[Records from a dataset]
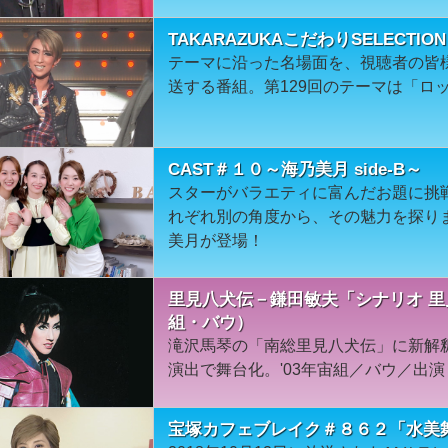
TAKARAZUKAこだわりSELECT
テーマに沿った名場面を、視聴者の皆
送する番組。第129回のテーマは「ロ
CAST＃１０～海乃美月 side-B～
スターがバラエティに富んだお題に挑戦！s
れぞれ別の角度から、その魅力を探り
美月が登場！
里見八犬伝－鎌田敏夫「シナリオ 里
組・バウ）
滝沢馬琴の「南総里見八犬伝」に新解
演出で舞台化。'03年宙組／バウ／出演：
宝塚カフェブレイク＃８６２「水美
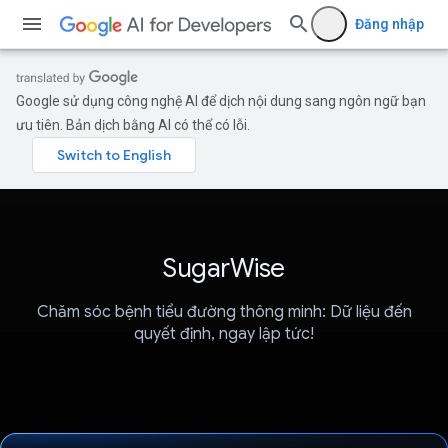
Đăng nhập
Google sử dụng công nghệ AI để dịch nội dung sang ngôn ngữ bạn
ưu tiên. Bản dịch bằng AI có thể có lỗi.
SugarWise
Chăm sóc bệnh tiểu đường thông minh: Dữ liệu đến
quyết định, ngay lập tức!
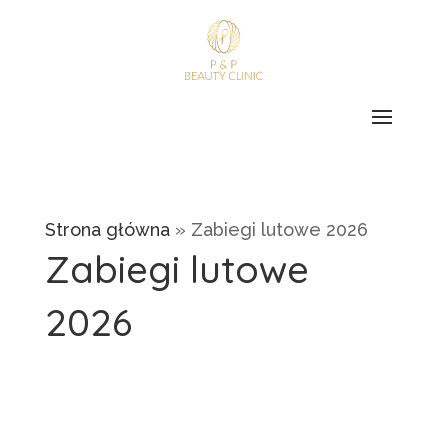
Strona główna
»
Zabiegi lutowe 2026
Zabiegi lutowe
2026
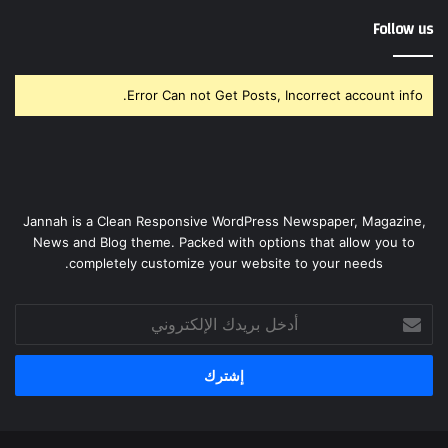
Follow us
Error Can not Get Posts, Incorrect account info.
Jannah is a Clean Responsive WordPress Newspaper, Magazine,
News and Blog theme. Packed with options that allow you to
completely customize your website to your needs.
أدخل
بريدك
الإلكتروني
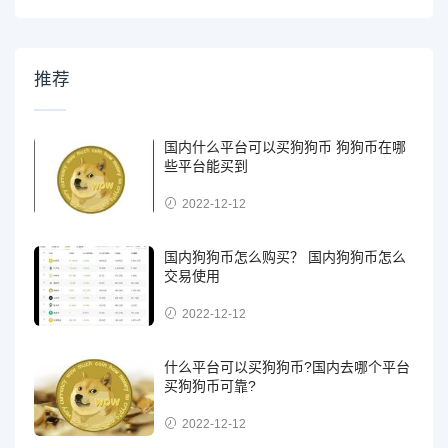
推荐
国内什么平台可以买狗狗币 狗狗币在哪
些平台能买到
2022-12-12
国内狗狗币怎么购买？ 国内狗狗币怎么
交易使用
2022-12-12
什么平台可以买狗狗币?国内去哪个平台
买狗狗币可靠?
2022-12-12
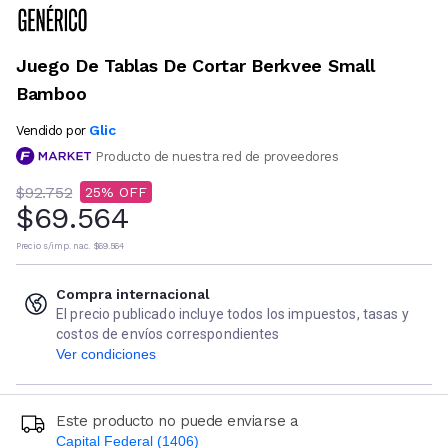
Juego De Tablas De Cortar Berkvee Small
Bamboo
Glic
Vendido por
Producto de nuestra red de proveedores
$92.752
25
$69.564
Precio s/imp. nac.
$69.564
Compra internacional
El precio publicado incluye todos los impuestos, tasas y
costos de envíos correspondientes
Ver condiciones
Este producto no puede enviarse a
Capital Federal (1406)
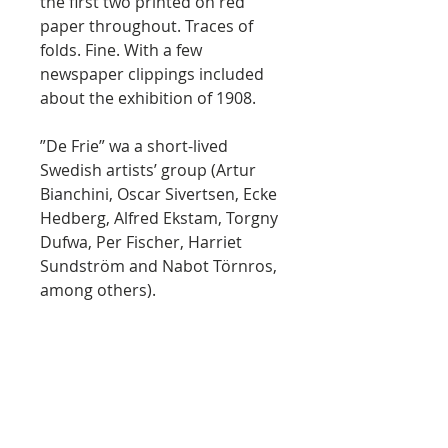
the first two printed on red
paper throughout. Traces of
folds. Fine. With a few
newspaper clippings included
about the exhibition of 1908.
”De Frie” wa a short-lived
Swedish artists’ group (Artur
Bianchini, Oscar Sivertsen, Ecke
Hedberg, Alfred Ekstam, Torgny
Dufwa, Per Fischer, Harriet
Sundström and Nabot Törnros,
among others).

▸ **Your instructions**:
Report how many lines in the data above contain "lutowe", without any other words.

▸ **Your solution**:
2